[2-G-3-06] Depth Image Multi-scale Fusion Network for Food Nutrition Estimation
Food nutrient, Nutrition estimation, Food composition, Deep learning
Automatic nutrition estimation methods based on food images using artificial intelligence provide a promising solution for monitoring daily nutritional intake. Although nutrient estimation is convenient, the challenge of limited accuracy remains a significant issue. To solve this problem, we propose a Depth Image Multi-scale Fusion Network (DIMF-Net), a nutrition estimation method which aimed to improve the accuracy of nutrition assessment based on the state-of-the-art method.In DIMF-Net, we used Residual Neural Network to encode RGB images and RGB-Depth images. We designed a Multi-scale Feature Fusion Module (MFFM) to fuse both image features with predicted depth information. And we used the Dual Attention after MFFM. We evaluated the predictive efficiency on five nutrition contents (calories, mass, fat, carbohydrate and protein) using Nutrition5k dataset.
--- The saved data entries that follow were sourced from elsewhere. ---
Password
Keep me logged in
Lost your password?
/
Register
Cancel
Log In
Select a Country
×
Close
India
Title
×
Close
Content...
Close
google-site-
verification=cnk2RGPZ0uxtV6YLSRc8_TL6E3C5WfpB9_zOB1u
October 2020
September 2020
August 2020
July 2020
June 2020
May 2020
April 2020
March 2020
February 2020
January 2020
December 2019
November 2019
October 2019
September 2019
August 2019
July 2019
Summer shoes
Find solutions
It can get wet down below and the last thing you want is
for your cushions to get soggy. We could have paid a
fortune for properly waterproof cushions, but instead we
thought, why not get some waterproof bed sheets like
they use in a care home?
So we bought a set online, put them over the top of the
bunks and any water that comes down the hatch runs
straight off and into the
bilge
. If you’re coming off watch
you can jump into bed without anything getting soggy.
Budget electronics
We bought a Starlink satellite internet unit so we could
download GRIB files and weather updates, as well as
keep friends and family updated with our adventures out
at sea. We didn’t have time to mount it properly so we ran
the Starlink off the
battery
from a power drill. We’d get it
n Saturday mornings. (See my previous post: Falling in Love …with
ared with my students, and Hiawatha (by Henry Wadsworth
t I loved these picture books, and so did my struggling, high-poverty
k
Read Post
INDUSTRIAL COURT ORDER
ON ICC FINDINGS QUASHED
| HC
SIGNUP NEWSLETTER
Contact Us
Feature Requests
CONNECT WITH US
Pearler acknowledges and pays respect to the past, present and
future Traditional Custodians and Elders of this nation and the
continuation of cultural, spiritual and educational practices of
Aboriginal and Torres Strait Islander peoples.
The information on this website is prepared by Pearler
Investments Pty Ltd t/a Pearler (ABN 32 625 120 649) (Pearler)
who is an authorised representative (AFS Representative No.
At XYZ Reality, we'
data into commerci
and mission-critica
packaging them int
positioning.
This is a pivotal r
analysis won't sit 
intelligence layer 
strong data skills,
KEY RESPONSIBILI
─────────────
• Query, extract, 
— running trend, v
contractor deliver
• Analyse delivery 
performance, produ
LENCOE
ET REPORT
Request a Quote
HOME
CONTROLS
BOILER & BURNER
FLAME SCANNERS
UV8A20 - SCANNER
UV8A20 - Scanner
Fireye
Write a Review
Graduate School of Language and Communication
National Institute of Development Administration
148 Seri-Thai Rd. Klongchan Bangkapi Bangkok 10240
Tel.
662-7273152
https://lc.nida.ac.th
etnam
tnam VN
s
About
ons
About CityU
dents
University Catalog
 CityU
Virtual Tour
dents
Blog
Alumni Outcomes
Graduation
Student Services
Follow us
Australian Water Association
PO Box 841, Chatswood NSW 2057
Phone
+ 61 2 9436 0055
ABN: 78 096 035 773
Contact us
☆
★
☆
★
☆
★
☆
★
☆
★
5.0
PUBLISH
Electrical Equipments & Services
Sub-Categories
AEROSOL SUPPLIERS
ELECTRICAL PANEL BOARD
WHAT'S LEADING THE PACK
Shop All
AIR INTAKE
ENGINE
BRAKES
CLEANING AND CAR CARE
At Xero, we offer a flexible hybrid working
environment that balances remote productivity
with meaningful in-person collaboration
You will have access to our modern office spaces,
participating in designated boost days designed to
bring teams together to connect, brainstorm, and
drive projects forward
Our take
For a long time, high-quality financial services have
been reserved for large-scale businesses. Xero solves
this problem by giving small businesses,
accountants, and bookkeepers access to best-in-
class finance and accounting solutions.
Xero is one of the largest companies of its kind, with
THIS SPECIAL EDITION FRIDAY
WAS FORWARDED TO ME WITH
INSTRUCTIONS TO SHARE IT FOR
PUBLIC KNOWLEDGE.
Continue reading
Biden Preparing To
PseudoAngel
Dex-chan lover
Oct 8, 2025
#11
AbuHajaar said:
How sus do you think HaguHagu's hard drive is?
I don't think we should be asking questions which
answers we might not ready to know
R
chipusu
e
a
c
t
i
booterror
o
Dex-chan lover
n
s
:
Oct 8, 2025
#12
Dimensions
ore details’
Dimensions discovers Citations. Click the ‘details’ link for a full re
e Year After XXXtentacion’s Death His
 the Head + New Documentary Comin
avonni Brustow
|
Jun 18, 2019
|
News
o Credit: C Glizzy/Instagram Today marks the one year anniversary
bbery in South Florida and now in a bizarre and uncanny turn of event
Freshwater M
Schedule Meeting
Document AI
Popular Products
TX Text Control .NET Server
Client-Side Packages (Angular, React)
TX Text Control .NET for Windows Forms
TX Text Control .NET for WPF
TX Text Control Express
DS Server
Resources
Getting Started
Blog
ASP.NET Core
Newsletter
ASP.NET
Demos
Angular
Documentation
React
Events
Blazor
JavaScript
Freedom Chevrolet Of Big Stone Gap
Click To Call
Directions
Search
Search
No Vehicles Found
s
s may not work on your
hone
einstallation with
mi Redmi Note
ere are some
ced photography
We compared the predictive values among the ground truth, the state-of-the-art method and our method by Friedman test and Bonferroni correction. The mean absolute error (MAE) and the percentage means absolute error (PMAE) were used as metrics for determining the accuracy of the evaluation process. There was a significant difference in calories between the ground truth and the state-of-the-art method (P<0.01), but no difference between the ground truth and our method (P=0.33). The mean value of MAE and PMAE of total five contents by our method reached 15.1 and 18.8%, improved 1.0 and 1.4% by compared with the state-of-the-art method, respectively. Especially, the PMAE of fat and carbohydrate by our method reached 23.0% and 20.7%, improved by both 2.0%. These results show that our method outperforms the state-of-the-art method. But our method still faces challenges, such as food obscuration and coverage. We will explore more methods to solve these problems and improve the accuracy.